A rabidly bigoted movement aimed at protecting the very same money-siphoning plutocrats who've sold off the state for parts, and used their immense wealth and influence to shift the blame on to those who just happen to look and sound different from white Britons.
Thus, begat a spin cycle; politicians and newspapers get easy headlines attacking immigrants; their readers become more xenophobic; which incentivises greater racist scaremongering from press and government; which radicalises more white British voters; and on and on, until a sizeable bloc of the British electorate look around and see shuttered factories and town centres, crumbling schools and hospitals, inadequate housing, high prices everywhere, less money in their pocket, and wonder whether all this misery caused by deregulation, austerity and privatisation, might actually be the fault of all these immigrants we hear so much about from every single corner of their political and media ecosystem.
It isn't. Immigrants contribute more to the British economy than they withdraw; they commit crimes at a lower rate than native born Brits; have been at the centre of every academic, industrial and sporting success this century, and their food, language, music and art enrich the lives of millions.
They are not merely our doctors, our teachers, our carers, builders, artists and community leaders, they are our friends, they are our family, they are us.
All such fact-checking is, obviously, pointless. This was not a week of actual policy proposals, so much as a spittle-flecked howl to the far-right voters Starmer believes he can win by appearing tough on foreigners.
He's wrong.
Firstly, none of this will make any white British person's life better for the next four years. It will break untold bonds of family and friendship while also hobbling the care system and NHS even further, setting fire to public services, and bringing universities to their knees.
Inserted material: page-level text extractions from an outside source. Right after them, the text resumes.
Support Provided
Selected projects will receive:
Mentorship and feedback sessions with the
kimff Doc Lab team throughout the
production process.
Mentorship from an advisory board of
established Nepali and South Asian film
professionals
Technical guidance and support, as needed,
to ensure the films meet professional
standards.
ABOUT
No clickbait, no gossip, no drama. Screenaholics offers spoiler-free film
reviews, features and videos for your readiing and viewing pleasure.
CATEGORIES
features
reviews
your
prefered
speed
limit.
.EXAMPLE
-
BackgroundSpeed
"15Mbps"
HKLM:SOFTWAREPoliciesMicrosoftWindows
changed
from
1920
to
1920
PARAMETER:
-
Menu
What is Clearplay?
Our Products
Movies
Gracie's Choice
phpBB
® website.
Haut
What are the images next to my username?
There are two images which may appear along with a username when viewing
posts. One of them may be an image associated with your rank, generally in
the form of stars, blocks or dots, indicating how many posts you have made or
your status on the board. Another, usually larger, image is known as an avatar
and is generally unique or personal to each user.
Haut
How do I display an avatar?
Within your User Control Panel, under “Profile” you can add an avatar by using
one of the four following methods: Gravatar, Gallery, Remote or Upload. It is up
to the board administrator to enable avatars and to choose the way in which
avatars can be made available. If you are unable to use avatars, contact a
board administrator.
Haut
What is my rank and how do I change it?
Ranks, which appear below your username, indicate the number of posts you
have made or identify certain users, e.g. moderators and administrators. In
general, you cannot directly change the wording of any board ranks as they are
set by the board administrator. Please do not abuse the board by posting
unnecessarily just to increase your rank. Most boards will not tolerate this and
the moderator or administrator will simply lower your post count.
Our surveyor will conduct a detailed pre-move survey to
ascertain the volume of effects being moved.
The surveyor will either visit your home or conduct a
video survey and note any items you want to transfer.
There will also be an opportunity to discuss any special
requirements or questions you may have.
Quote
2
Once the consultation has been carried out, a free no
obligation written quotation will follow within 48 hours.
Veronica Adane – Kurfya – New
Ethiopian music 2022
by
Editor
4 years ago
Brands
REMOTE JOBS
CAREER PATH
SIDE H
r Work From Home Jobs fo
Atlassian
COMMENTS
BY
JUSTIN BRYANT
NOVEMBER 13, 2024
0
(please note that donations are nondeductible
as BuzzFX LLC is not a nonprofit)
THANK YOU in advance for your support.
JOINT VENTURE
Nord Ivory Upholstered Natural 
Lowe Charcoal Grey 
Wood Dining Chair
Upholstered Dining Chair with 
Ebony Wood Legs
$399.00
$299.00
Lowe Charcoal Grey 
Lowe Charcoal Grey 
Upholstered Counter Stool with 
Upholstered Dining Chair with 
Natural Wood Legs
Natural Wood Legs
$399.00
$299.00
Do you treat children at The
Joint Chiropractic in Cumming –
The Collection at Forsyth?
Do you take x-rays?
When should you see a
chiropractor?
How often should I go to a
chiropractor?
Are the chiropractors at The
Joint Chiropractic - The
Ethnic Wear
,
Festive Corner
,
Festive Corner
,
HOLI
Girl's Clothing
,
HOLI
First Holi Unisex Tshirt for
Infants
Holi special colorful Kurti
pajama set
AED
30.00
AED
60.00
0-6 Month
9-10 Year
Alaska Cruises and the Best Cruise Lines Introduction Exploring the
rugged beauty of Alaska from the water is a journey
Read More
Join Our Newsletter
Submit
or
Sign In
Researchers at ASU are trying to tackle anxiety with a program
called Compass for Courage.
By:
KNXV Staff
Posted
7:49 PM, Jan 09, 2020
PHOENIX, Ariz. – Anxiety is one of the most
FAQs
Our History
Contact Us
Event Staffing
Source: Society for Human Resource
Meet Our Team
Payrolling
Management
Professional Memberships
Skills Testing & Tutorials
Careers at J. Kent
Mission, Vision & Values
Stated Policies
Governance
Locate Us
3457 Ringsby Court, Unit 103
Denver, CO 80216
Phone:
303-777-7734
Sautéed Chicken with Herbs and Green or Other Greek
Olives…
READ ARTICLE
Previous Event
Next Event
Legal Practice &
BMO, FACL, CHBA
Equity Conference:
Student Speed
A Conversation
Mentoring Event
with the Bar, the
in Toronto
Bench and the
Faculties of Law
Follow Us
If every dreaded foreigner is removed, the most racist man in England will not be seen quicker by his GP, have more shops on his high street, or send his kids to a more adequately funded school.
Blaming immigrants is insipid, and morally repulsive but, crucially, it also solves nothing, while making most problems worse, and that will be your legacy.
Secondly, as we've seen everywhere that it's ever been tried, screaming 'the far right are correct about everything, but vote for me!' tends to drive voters toward the original, not the copy.
It's just that, to be honest, I find myself caring less and less about Labour's electoral prospects.
This week Starmer seemed hell-bent on saying one thing to anyone who'll listen: if Reform do get in four years from now, don't worry - you'll barely feel the difference.